Un colpo di pistola improvviso ruppe l'aria. Mi bloccai, il cuore battendo all'impazzata mentre il suono echeggiava. I miei occhi si spalancarono per lo shock mentre scrutavo i dintorni, cercando la fonte del disturbo improvviso. I miei occhi si posarono su mia sorella che aveva un ghigno sinistro sul volto. Paura e incertezza offuscavano la mia espressione, un misto di allarme e urgenza impresso sul mio viso, incerto su cosa fare.
In un attimo, un dolore intenso e lancinante mi attraversò. Un sussurro mi sfuggì dalle labbra, gli occhi spalancati per l'incredulità e l'agonia. Lentamente, il mio sguardo si spostò verso il basso, dove il rosso fioriva sul mio petto. Lo shock mi travolse e una miscela di paura e dolore prese il sopravvento mentre la realtà affondava. Con mani tremanti, toccai la ferita, sentendo il calore e l'umidità, comprendendo la gravità della situazione, mentre paura e urgenza consumavano i miei pensieri.
"Per favore," dissi, la bocca piena di sangue. "Chiama un'ambulanza."
"Pensavo che un colpo al cuore ti avrebbe ucciso immediatamente, a quanto pare mi sbagliavo. Comunque, non mi dispiace guardarti contorcerti dal dolore."
Provai a muovermi ma aumentò solo il mio dolore. I teppisti assunti da mia sorella osservavano sullo sfondo, come se fossi una sorta di spettacolo, probabilmente aspettando la mia morte per potermi seppellire in mezzo al nulla.
"Aiutami," implorai.
"Nessuno ti aiuterà," mi informò una voce fredda.
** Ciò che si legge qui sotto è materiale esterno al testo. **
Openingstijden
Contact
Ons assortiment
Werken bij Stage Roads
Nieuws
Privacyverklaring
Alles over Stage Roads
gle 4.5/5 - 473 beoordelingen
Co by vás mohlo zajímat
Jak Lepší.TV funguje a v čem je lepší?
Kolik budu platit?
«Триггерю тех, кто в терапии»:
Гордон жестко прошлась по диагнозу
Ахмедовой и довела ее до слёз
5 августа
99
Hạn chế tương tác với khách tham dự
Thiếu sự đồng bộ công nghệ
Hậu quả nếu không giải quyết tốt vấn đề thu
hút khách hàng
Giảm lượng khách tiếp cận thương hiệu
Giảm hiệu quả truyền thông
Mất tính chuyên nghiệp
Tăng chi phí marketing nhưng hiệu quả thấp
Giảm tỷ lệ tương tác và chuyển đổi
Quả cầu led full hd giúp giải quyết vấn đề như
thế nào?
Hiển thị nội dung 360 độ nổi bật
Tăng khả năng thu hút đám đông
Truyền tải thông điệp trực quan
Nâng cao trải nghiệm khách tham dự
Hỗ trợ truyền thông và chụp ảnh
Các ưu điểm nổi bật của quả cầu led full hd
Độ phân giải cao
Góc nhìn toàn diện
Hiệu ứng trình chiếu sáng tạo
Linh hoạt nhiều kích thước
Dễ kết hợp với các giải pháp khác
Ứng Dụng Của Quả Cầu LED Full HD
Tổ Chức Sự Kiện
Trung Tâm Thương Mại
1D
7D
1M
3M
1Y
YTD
Un altro colpo di pistola risuonò, e sapevo che questa era la mia fine. Sdraiato in silenzio, giacevo in una pozza di sangue, il mio corpo inerte e immobile. Il contrasto netto tra la mia carnagione pallida e il vivido colore rosso che mi circondava era inquietante. I miei occhi erano semiaperti, uno sguardo distante fissato sul ghigno di mia sorella, i miei respiri superficiali e affannosi. La mia presenza un tempo vibrante era ora una fragile silhouette, circondata da un'oscurità minacciosa, segno della profonda tragedia che si era consumata.
"Addio sorella," sentii una voce in lontananza.
Morire per mano di mia sorella rivelò quanto la mia vita fosse indesiderata. Ero arrabbiato. Con respiri deboli e forza fluttuante, mi aggrappai al mio ultimo momento, la determinazione incisa nella mia anima. Tra i denti stretti, sussurrai il mio desiderio di vendetta. Nonostante l'oscurità imminente, la mia risolutezza ardeva fieramente, il desiderio di vendetta alimentava il mio spirito che si affievoliva. Nella mia ultima supplica, affidai la mia eredità a coloro che avrebbero ascoltato, un desiderio che la giustizia fosse fatta al mio posto.
'Caro Dio, o chiunque possa ascoltare, ora che tutto questo è accaduto, rimpiango la mia vita con tutto il mio essere. Per favore, abbi pietà di questo sciocco e se mi dai un'altra possibilità, darò tutto ciò che ho per ottenere la mia vendetta. Te lo giuro! Quindi per favore dammi solo una possibilità.'
Le mie ultime parole rimasero impresse nella mia mente anche mentre prendevo l'ultimo respiro.